## The task
Provide only the number of lines in the following data that contain "Fondant".

## Source data
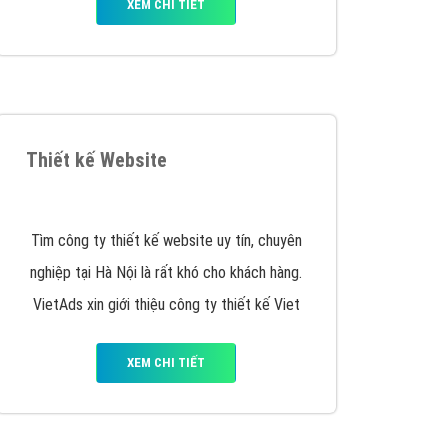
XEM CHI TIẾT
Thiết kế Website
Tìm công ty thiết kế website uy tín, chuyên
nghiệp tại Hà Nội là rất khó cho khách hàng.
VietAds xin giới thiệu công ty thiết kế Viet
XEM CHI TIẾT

* * *

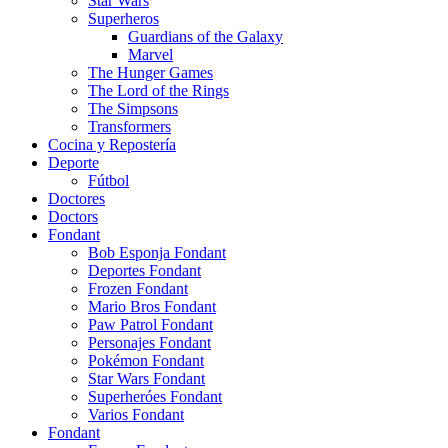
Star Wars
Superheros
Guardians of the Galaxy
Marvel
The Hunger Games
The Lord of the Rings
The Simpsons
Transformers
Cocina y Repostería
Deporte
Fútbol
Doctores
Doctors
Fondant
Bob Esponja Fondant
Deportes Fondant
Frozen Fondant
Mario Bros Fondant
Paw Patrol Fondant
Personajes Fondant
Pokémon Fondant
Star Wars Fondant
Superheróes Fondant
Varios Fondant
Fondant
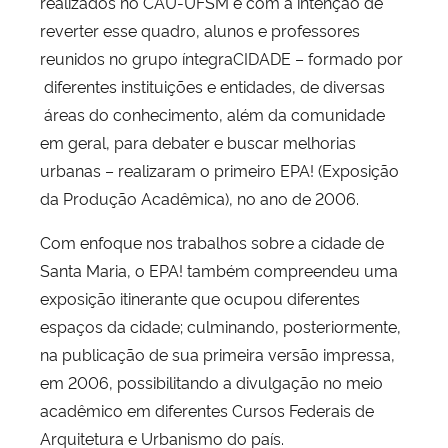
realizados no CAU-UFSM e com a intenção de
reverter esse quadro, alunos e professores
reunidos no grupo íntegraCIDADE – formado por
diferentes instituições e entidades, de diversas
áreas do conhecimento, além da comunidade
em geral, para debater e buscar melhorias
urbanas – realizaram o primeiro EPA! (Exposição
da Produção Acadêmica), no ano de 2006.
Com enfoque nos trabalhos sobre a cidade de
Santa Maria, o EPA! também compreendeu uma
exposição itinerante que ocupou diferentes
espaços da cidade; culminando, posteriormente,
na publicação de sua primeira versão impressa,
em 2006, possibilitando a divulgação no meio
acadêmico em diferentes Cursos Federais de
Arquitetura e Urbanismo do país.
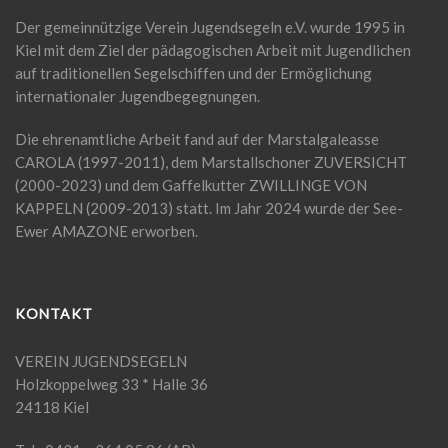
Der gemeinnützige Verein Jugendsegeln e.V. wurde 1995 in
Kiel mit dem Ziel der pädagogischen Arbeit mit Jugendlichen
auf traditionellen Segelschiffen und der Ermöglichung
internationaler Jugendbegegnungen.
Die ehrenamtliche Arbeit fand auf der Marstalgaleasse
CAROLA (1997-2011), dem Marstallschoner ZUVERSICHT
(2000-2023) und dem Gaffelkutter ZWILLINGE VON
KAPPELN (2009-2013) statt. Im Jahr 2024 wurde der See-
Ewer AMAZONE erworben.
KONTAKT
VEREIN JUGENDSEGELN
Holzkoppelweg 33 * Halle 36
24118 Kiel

## Response box
12